Created By : Jatin Gogia
Reviewed By : Rajasekhar Valipishetty
Last Updated : Apr 06, 2023
HCF Calculator using the Euclid Division Algorithm helps you to find the Highest common factor (HCF) easily for 2683, 9652 i.e. 1 the largest integer that leaves a remainder zero for all numbers.
HCF of 2683, 9652 is 1 the largest number which exactly divides all the numbers i.e. where the remainder is zero. Let us get into the working of this example.
Consider we have numbers 2683, 9652 and we need to find the HCF of these numbers. To do so, we need to choose the largest integer first and then as per Euclid's Division Lemma a = bq + r where 0 ≤ r ≤ b
Highest common factor (HCF) of 2683, 9652 is 1.
HCF(2683, 9652) = 1
Highest common factor or Highest common divisor (hcd) can be calculated by Euclid's algotithm.
Highest common factor (HCF) of 2683, 9652 is 1.
Step 1: Since 9652 > 2683, we apply the division lemma to 9652 and 2683, to get
9652 = 2683 x 3 + 1603
Step 2: Since the reminder 2683 ≠ 0, we apply division lemma to 1603 and 2683, to get
2683 = 1603 x 1 + 1080
Step 3: We consider the new divisor 1603 and the new remainder 1080, and apply the division lemma to get
1603 = 1080 x 1 + 523
We consider the new divisor 1080 and the new remainder 523,and apply the division lemma to get
1080 = 523 x 2 + 34
We consider the new divisor 523 and the new remainder 34,and apply the division lemma to get
523 = 34 x 15 + 13
We consider the new divisor 34 and the new remainder 13,and apply the division lemma to get
34 = 13 x 2 + 8
We consider the new divisor 13 and the new remainder 8,and apply the division lemma to get
13 = 8 x 1 + 5
We consider the new divisor 8 and the new remainder 5,and apply the division lemma to get
8 = 5 x 1 + 3
We consider the new divisor 5 and the new remainder 3,and apply the division lemma to get
5 = 3 x 1 + 2
We consider the new divisor 3 and the new remainder 2,and apply the division lemma to get
3 = 2 x 1 + 1
We consider the new divisor 2 and the new remainder 1,and apply the division lemma to get
2 = 1 x 2 + 0
The remainder has now become zero, so our procedure stops.
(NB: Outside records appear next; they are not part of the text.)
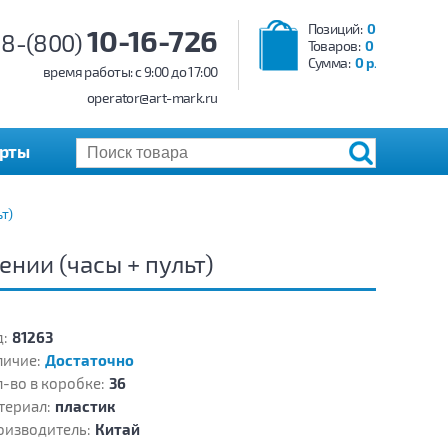
Позиций:
0
10-16-726
8-(800)
Товаров:
0
Сумма:
0 р.
время работы: c 9:00 до 17:00
operator@art-mark.ru
арты
т)
нии (часы + пульт)
:
81263
личие:
Достаточно
-во в коробке:
36
териал:
пластик
оизводитель:
Китай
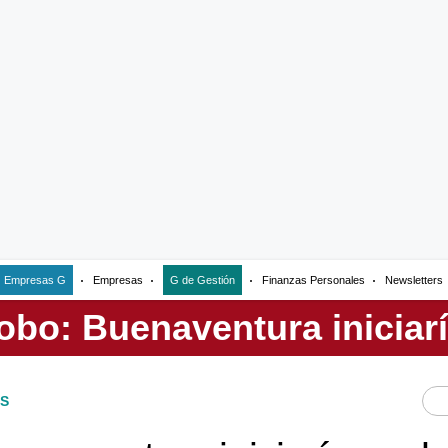
Empresas G
Empresas
G de Gestión
Finanzas Personales
Newsletters
S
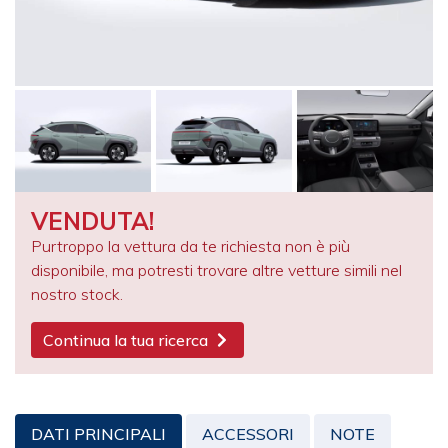
VENDUTA!
Purtroppo la vettura da te richiesta non è più
disponibile, ma potresti trovare altre vetture simili nel
nostro stock.
Continua la tua ricerca
DATI PRINCIPALI
ACCESSORI
NOTE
Since the divisor at this stage is 1, the HCF of 2683 and 9652 is 1
Notice that 1 = HCF(2,1) = HCF(3,2) = HCF(5,3) = HCF(8,5) = HCF(13,8) = HCF(34,13) = HCF(523,34) = HCF(1080,523) = HCF(1603,1080) = HCF(2683,1603) = HCF(9652,2683) .
Here are some samples of HCF using Euclid's Algorithm calculations.
1. What is the Euclid division algorithm?
Answer: Euclid's Division Algorithm is a technique to compute the Highest Common Factor (HCF) of given positive integers.
2. what is the HCF of 2683, 9652?
Answer: HCF of 2683, 9652 is 1 the largest number that divides all the numbers leaving a remainder zero.
3. How to find HCF of 2683, 9652 using Euclid's Algorithm?
Answer: For arbitrary numbers 2683, 9652 apply Euclid’s Division Lemma in succession until you obtain a remainder zero. HCF is the remainder in the last but one step.